What is required. Please find every line in the entries below that contains the string "Equal", and copy it.

Working data.
*** Block opens ***

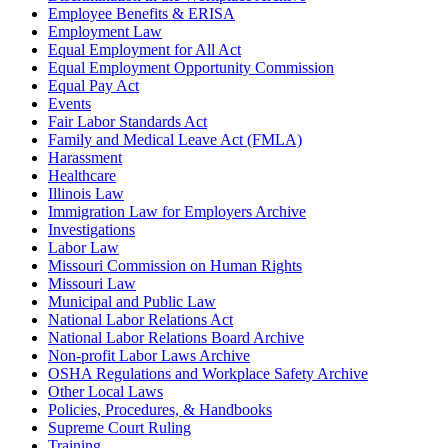
Employee Benefits & ERISA
Employment Law
Equal Employment for All Act
Equal Employment Opportunity Commission
Equal Pay Act
Events
Fair Labor Standards Act
Family and Medical Leave Act (FMLA)
Harassment
Healthcare
Illinois Law
Immigration Law for Employers Archive
Investigations
Labor Law
Missouri Commission on Human Rights
Missouri Law
Municipal and Public Law
National Labor Relations Act
National Labor Relations Board Archive
Non-profit Labor Laws Archive
OSHA Regulations and Workplace Safety Archive
Other Local Laws
Policies, Procedures, & Handbooks
Supreme Court Ruling
Training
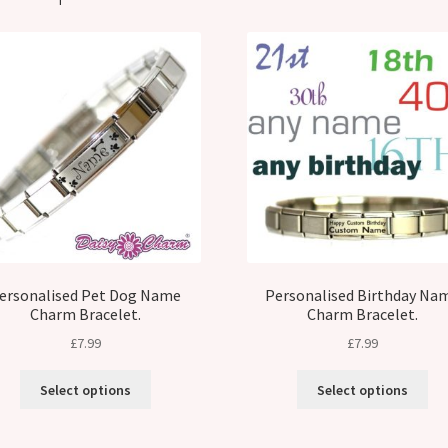
ersonalised Pet Dog Name
Personalised Birthday Na
Charm Bracelet.
Charm Bracelet.
£
7.99
£
7.99
Select options
Select options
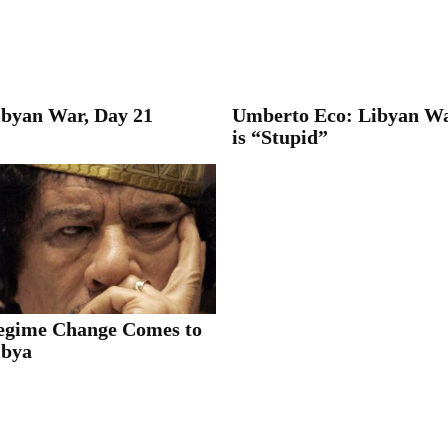
ibyan War, Day 21
Umberto Eco: Libyan W
is “Stupid”
egime Change Comes to
ibya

*** Block closes ***

Reply to the exercise.
Equal Employment for All Act
Equal Employment Opportunity Commission
Equal Pay Act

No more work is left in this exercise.